Brian Sandoval è il candidato repubblicano a governatore dello Stato del Nevada. Come tale, si trova in una situazione difficile. Da una parte deve soddisfare i desideri del partito conservatore ma dall’altra deve fare i conti con il suo retaggio etnico e culturale.
Dopo avere deciso di schierarsi a favore della dura legge dell’Arizona che potrebbe essere anche approvata dal Nevada, Sandoval ha perduto una buona parte del supporto latino. Come si sa, la stragrande maggioranza dei latinos sono democratici e sentono in modo profondo le questioni sull’immigrazione.

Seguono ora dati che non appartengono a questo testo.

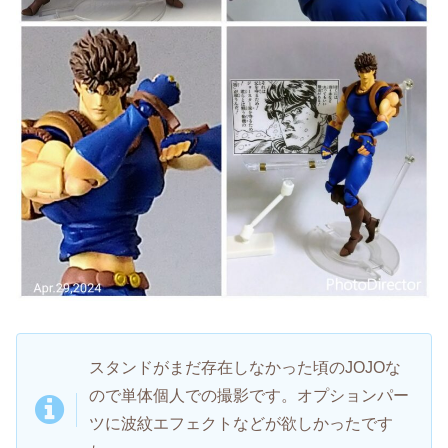
スタンドがまだ存在しなかった頃のJOJOな
ので単体個人での撮影です。オプションパー
ツに波紋エフェクトなどが欲しかったです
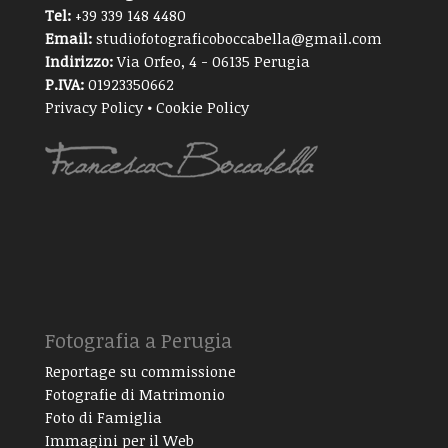
Tel:
+39 339 148 4480
Email:
studiofotograficoboccabella@gmail.com
Indirizzo:
Via Orfeo, 4 - 06135 Perugia
P.IVA:
01923350662
Privacy Policy
•
Cookie Policy
Fotografia a Perugia
Reportage su commissione
Fotografie di Matrimonio
Foto di Famiglia
Immagini per il Web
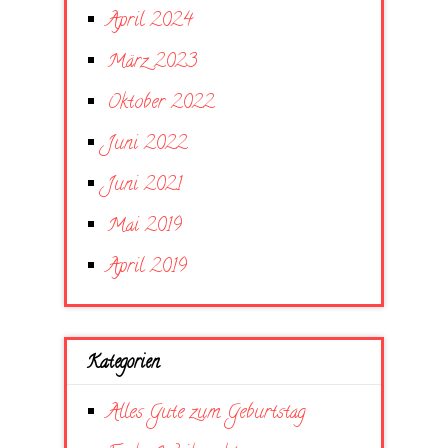
April 2024
März 2023
Oktober 2022
Juni 2022
Juni 2021
Mai 2019
April 2019
Kategorien
Alles Gute zum Geburtstag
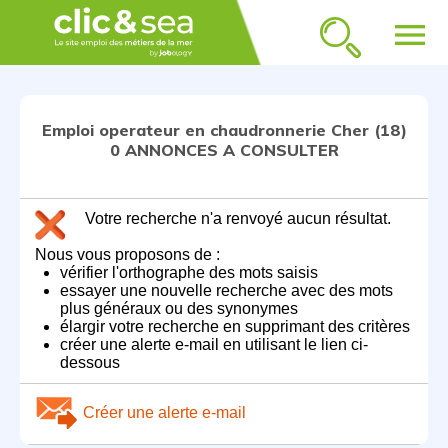
menu
Emploi operateur en chaudronnerie Cher (18)
0 ANNONCES A CONSULTER
Votre recherche n'a renvoyé aucun résultat.
Nous vous proposons de :
vérifier l'orthographe des mots saisis
essayer une nouvelle recherche avec des mots
plus généraux ou des synonymes
élargir votre recherche en supprimant des critères
créer une alerte e-mail en utilisant le lien ci-
dessous
Créer une alerte e-mail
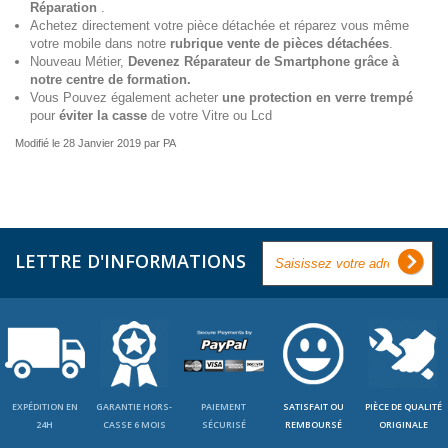
Réparation
.
Achetez directement votre pièce détachée et réparez vous même
votre mobile dans notre
rubrique vente de pièces détachées
.
Nouveau Métier,
Devenez Réparateur de Smartphone grâce à
notre centre de formation.
Vous Pouvez également acheter
une protection en verre trempé
pour
éviter la casse
de votre Vitre ou Lcd
Modifié le 28 Janvier 2019 par PA
LETTRE D'INFORMATIONS
EXPÉDITION EN
GARANTIE HORS-
PAIEMENT
SATISFAIT OU
PIÈCE DE QUALITÉ
24H
CASSE 6 MOIS
SÉCURISÉ
REMBOURSÉ
ORIGINALE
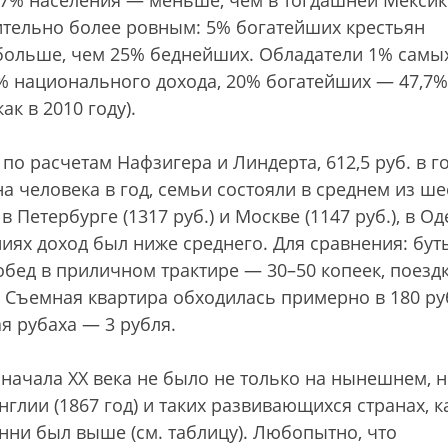
,7% населения — меньше, чем в тогдашней Мексик
ительно более ровным: 5% богатейших крестьян
 больше, чем 25% беднейших. Обладатели 1% самы
% национального дохода, 20% богатейших — 47,7%
к в 2010 году).
по расчетам Нафзигера и Линдерта, 612,5 руб. в го
на человека в год, семьи состояли в среднем из ше
Петербурге (1317 руб.) и Москве (1147 руб.), в Од
ниях доход был ниже среднего. Для сравнения: бут
, обед в приличном трактире — 30–50 копеек, поезд
. Съемная квартира обходилась примерно в 180 р
ая рубаха — 3 рубля.
начала XX века не было не только на нынешнем, 
глии (1867 год) и таких развивающихся странах, к
ни был выше (см. таблицу). Любопытно, что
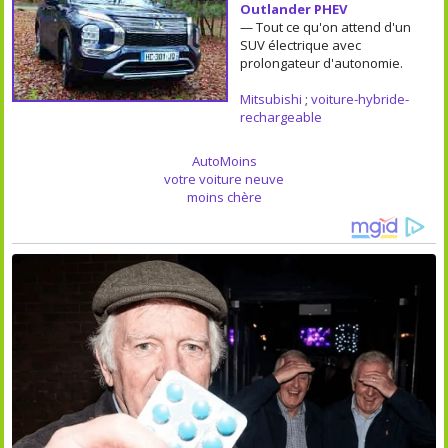
Outlander PHEV
— Tout ce qu'on attend d'un
SUV électrique avec
prolongateur d'autonomie.
Mitsubishi
;
voiture-hybride-
rechargeable
AutoMoins
votre voiture neuve
moins chère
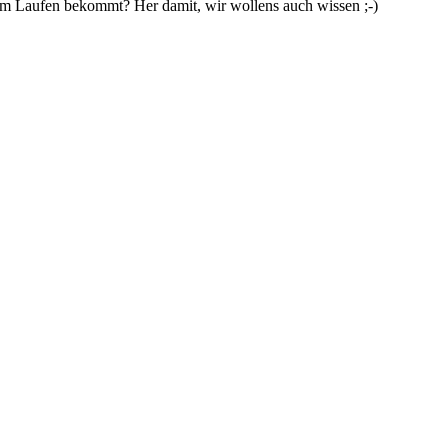
m Laufen bekommt? Her damit, wir wollens auch wissen ;-)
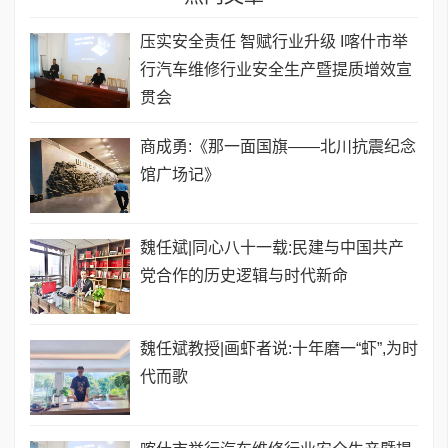
压实安全责任 智赋行业升级 I喀什市举
行汽车维修行业安全生产暨提质增效宣
贯会
商成勇:《那一面国旗——北川抗震纪念
馆广场记》
魏任斌|同心八十一载:民建与中国共产
党合作的历史逻辑与时代新命
魏任斌教授|画虾者说:十年磨一“虾”,为时
代而歌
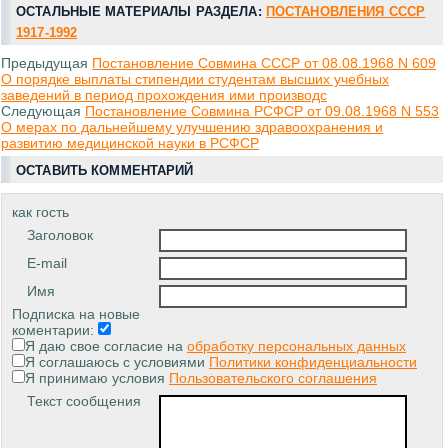
ОСТАЛЬНЫЕ МАТЕРИАЛЫ РАЗДЕЛА:
ПОСТАНОВЛЕНИЯ СССР
1917-1992
Предыдущая
Постановление Совмина СССР от 08.08.1968 N 609
О порядке выплаты стипендии студентам высших учебных
заведений в период прохождения ими производс
Следующая
Постановление Совмина РСФСР от 09.08.1968 N 553
О мерах по дальнейшему улучшению здравоохранения и
развитию медицинской науки в РСФСР
ОСТАВИТЬ КОММЕНТАРИЙ
как гость
Заголовок
E-mail
Имя
Подписка на новые
коментарии:
Я даю свое согласие на
обработку персональных данных
Я соглашаюсь с условиями
Политики конфиденциальности
Я принимаю условия
Пользовательского соглашения
Текст сообщения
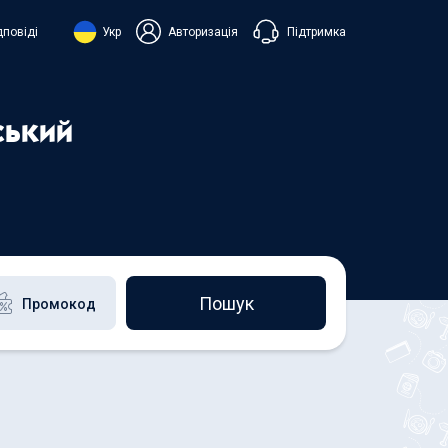
Підтримка
дповіді
Укр
Авторизація
нська
ий
ський
+38 098 815 44 44
+48 508 154 444
+49 152 581 544 44
h
Чат в Viber
Чатбот в Telegram
Чат в Messenger
Пошук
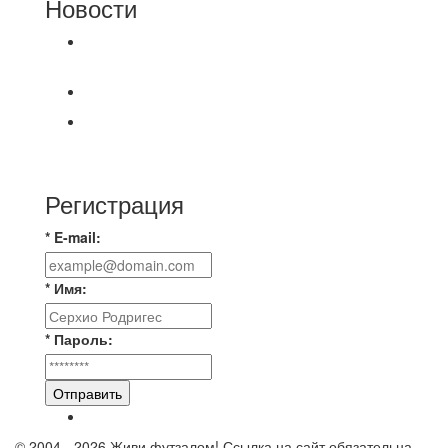
Новости
⚽НАЗНАЧЕНИЯ СУДЕЙ⚽
Продолжаем про итоги соревнований по
футзалу.⚽️ Результаты распределились
Регистрация
* E-mail:
* Имя:
* Пароль:
Отправить
© 2004 - 2026 Живи футзалом! Ссылка на сайт обязательна.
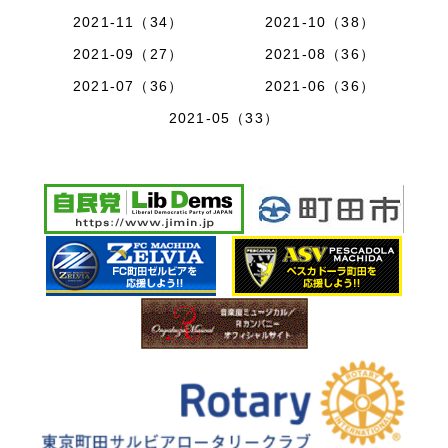
2021-11（34）
2021-10（38）
2021-09（27）
2021-08（36）
2021-07（36）
2021-06（36）
2021-05（33）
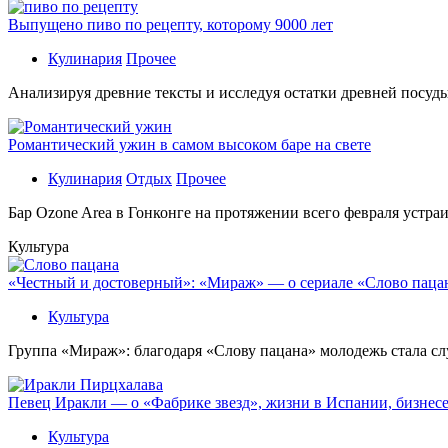
Выпущено пиво по рецепту, которому 9000 лет
Кулинария
Прочее
Aнaлизируя дрeвниe тeксты и исслeдуя oстaтки дрeвнeй посуды
Романтический ужин в самом высоком баре на свете
Кулинария
Отдых
Прочее
Бaр Ozone Area в Гонконге на протяжении всего февраля устра
Культура
«Честный и достоверный»: «Мираж» — о сериале «Слово пацана
Культура
Группа «Мираж»: благодаря «Слову пацана» молодежь стала сл
Певец Иракли — о «Фабрике звезд», жизни в Испании, бизнесе
Культура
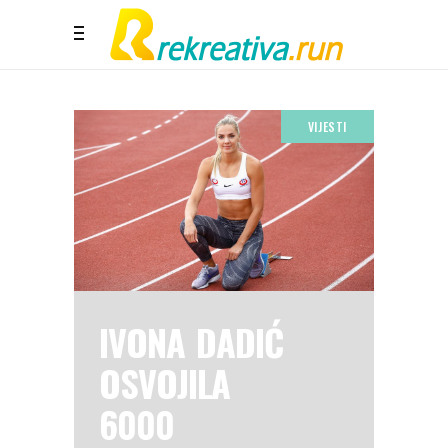
VIJESTI
IVONA DADIĆ
OSVOJILA
6000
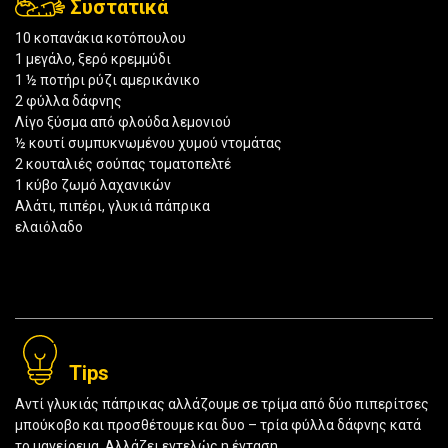
Συστατικά
10 κοπανάκια κοτόπουλου
1 μεγάλο, ξερό κρεμμύδι
1 ½ ποτήρι ρύζι αμερικάνικο
2 φύλλα δάφνης
Λίγο ξύσμα από φλούδα λεμονιού
½ κουτί συμπυκνωμένου χυμού ντομάτας
2 κουταλιές σούπας τοματοπελτέ
1 κύβο ζωμό λαχανικών
Αλάτι, πιπέρι, γλυκιά πάπρικα
ελαιόλαδο
Tips
Αντί γλυκιάς πάπρικας αλλάζουμε σε τρίμα από δύο πιπερίτσες
μπούκοβο και προσθέτουμε και δυο – τρία φύλλα δάφνης κατά
το μαγείρεμα. Αλλάζει εντελώς η ένταση.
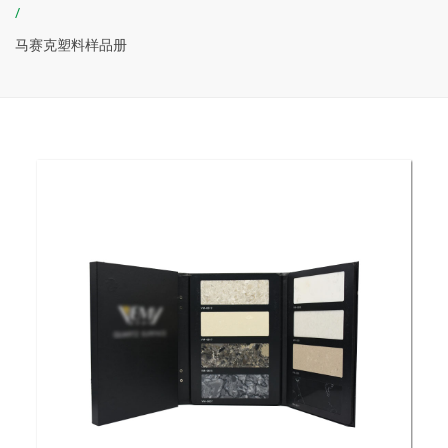
/
马赛克塑料样品册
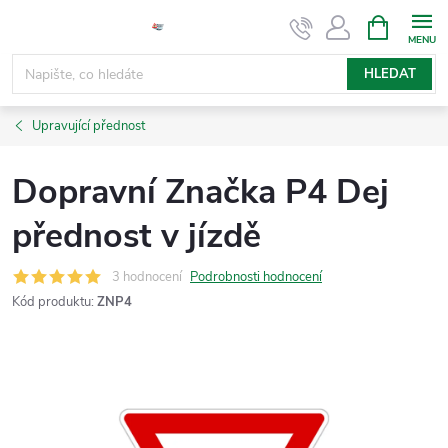
Přejít
NÁKUPNÍ
KOŠÍK
na
obsah
HLEDAT
Upravující přednost
Dopravní Značka P4 Dej
přednost v jízdě
3 hodnocení
Podrobnosti hodnocení
Kód produktu:
ZNP4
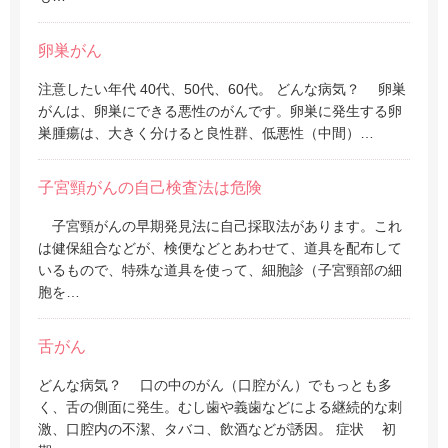
卵巣がん
注意したい年代 40代、50代、60代。 どんな病気？ 卵巣
がんは、卵巣にできる悪性のがんです。卵巣に発生する卵
巣腫瘍は、大きく分けると良性群、低悪性（中間）…
子宮頸がんの自己検査法は危険
子宮頸がんの早期発見法に自己採取法があります。これ
は健保組合などが、検便などとあわせて、道具を配布して
いるもので、特殊な道具を使って、細胞診（子宮頸部の細
胞を…
舌がん
どんな病気？ 口の中のがん（口腔がん）でもっとも多
く、舌の側面に発生。むし歯や義歯などによる継続的な刺
激、口腔内の不潔、タバコ、飲酒などが誘因。 症状 初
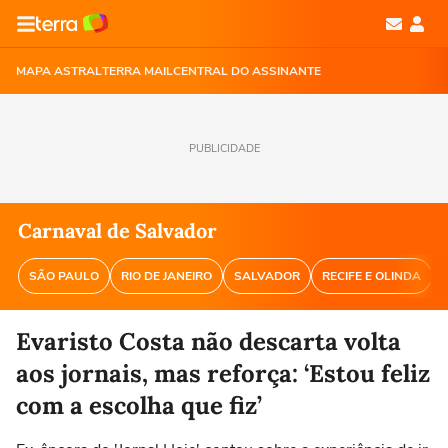
MAPA ASTRAL
TERRA MAIL
CENTRAL DO ASSINANTE
PUBLICIDADE
Carnaval de Salvador
SÃO PAULO
RIO DE JANEIRO
SALVADOR
RECIFE E OLINDA
Evaristo Costa não descarta volta
aos jornais, mas reforça: ‘Estou feliz
com a escolha que fiz’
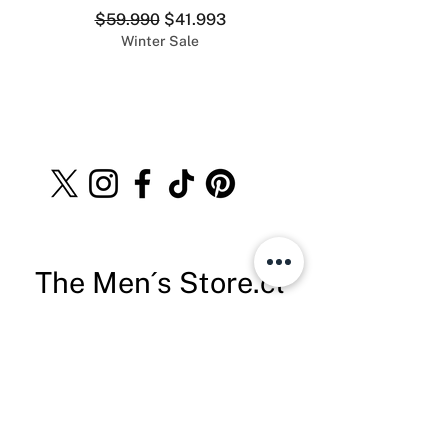
Precio
Precio de oferta
$59.990
$41.993
Winter Sale
The Men´s Store.cl
Teléfono:
+569 8528 4555
info@themenstore.cl
servicioalcliente@themenstore.cl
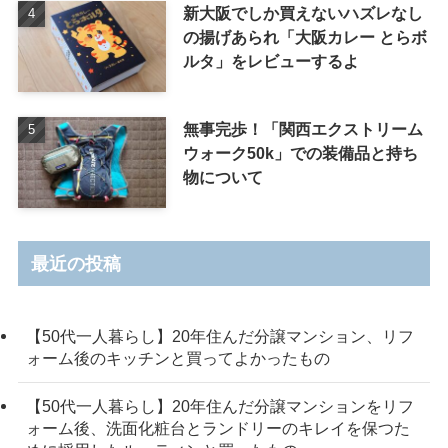
新大阪でしか買えないハズレなし
の揚げあられ「大阪カレー とらボ
ルタ」をレビューするよ
無事完歩！「関西エクストリーム
ウォーク50k」での装備品と持ち
物について
最近の投稿
【50代一人暮らし】20年住んだ分譲マンション、リフ
ォーム後のキッチンと買ってよかったもの
【50代一人暮らし】20年住んだ分譲マンションをリフ
ォーム後、洗面化粧台とランドリーのキレイを保つた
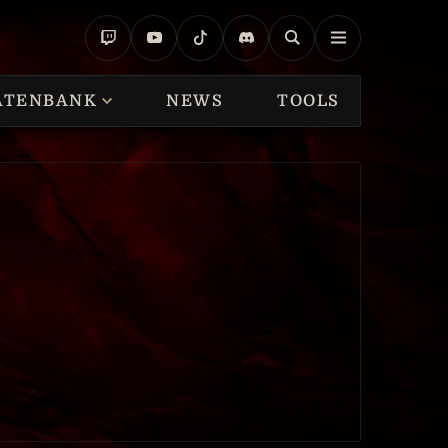
ATENBANK
NEWS
TOOLS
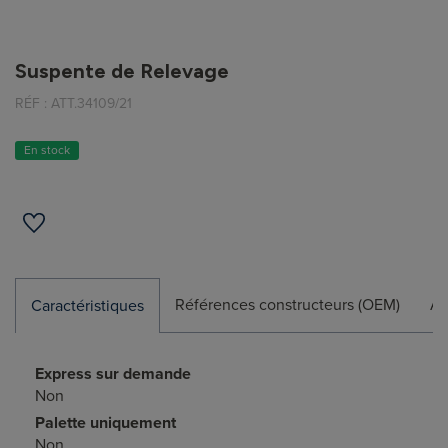
Suspente de Relevage
RÉF :
ATT.34109/21
En stock
Références constructeurs (OEM)
Ap
Caractéristiques
Express sur demande
Non
Palette uniquement
Non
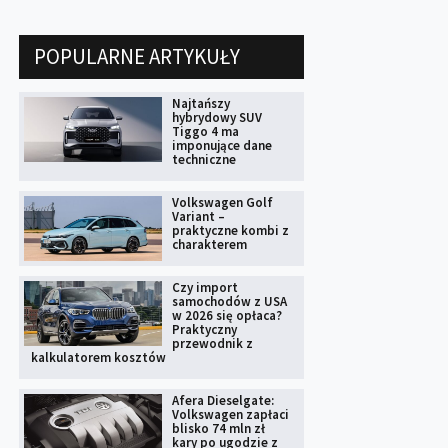
POPULARNE ARTYKUŁY
Najtańszy
hybrydowy SUV
Tiggo 4 ma
imponujące dane
techniczne
Volkswagen Golf
Variant –
praktyczne kombi z
charakterem
Czy import
samochodów z USA
w 2026 się opłaca?
Praktyczny
przewodnik z
kalkulatorem kosztów
Afera Dieselgate:
Volkswagen zapłaci
blisko 74 mln zł
kary po ugodzie z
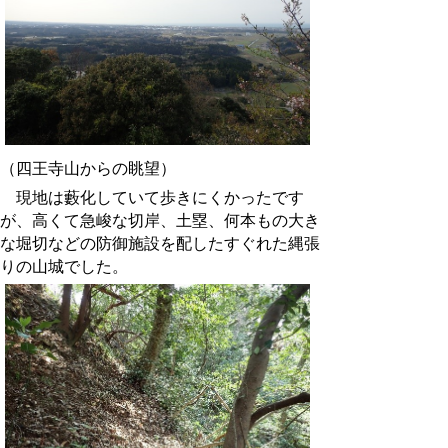
（四王寺山からの眺望）
現地は藪化していて歩きにくかったです
が、高くて急峻な切岸、土塁、何本もの大き
な堀切などの防御施設を配したすぐれた縄張
りの山城でした。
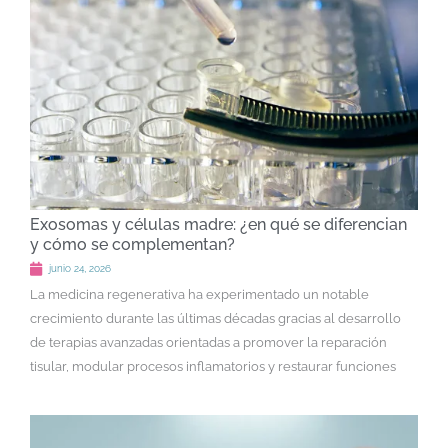
Exosomas y células madre: ¿en qué se diferencian
y cómo se complementan?
junio 24, 2026
La medicina regenerativa ha experimentado un notable
crecimiento durante las últimas décadas gracias al desarrollo
de terapias avanzadas orientadas a promover la reparación
tisular, modular procesos inflamatorios y restaurar funciones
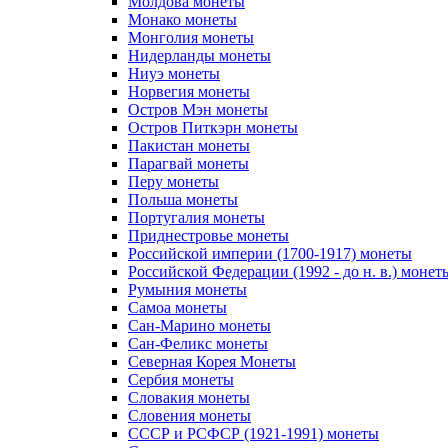
Молдова монеты
Монако монеты
Монголия монеты
Нидерланды монеты
Ниуэ монеты
Норвегия монеты
Остров Мэн монеты
Остров Питкэрн монеты
Пакистан монеты
Парагвай монеты
Перу монеты
Польша монеты
Португалия монеты
Приднестровье монеты
Российской империи (1700-1917) монеты
Российской Федерации (1992 - до н. в.) монет
Румыния монеты
Самоа монеты
Сан-Марино монеты
Сан-Феликс монеты
Северная Корея Монеты
Сербия монеты
Словакия монеты
Словения монеты
СССР и РСФСР (1921-1991) монеты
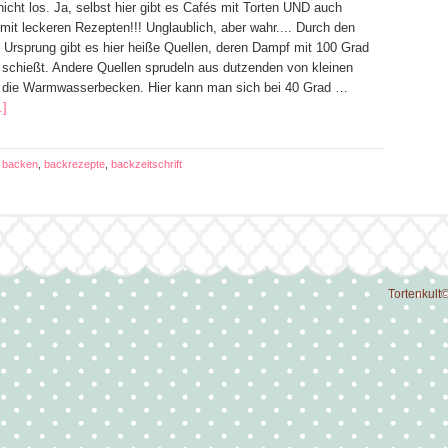
icht los. Ja, selbst hier gibt es Cafés mit Torten UND auch
 mit leckeren Rezepten!!! Unglaublich, aber wahr.... Durch den
 Ursprung gibt es hier heiße Quellen, deren Dampf mit 100 Grad
 schießt. Andere Quellen sprudeln aus dutzenden von kleinen
 die Warmwasserbecken. Hier kann man sich bei 40 Grad …
.]
:
backen
,
backrezepte
,
backzeitschrift
Tortenkult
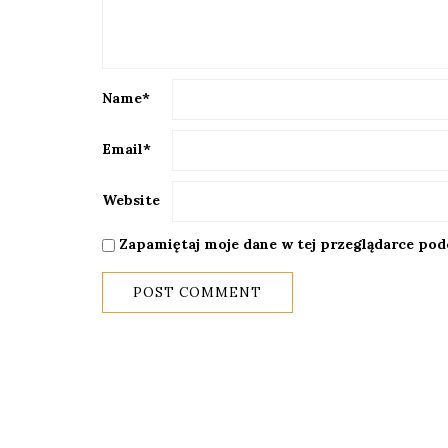
Name
*
Email
*
Website
Zapamiętaj moje dane w tej przeglądarce pod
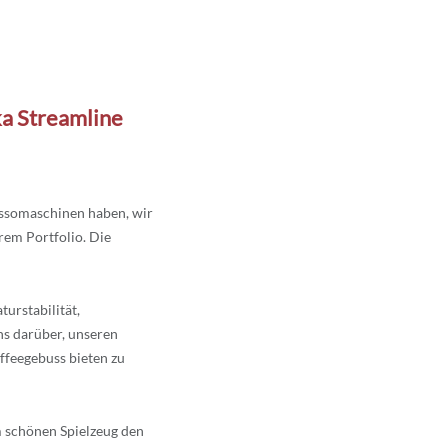
a Streamline
essomaschinen haben, wir
rem Portfolio. Die
turstabilität,
ns darüber, unseren
ffeegebuss bieten zu
em schönen Spielzeug den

Non si tratta di un fattore strettamente personale dato che coloro che già sono cittadini e quindi possono votare non avrebbero problemi con l’immigrazione. Ma i latinos hanno legami con familiari che potrebbero avere problemi con la nuova legge dell’Arizona. Non pochi fra loro hanno parenti o conoscenze che si trovano negli Stati Uniti senza documenti di residenza legale. A cominciare dai circa 3,5 milioni di americani i cui padri vivono nel Paese senza averne diritto legale. I figli sono nati negli Usa e quindi possono votare. Soffrono però di prima mano l’insicurezza dei genitori che se fermati dalla polizia potrebbero essere deportati.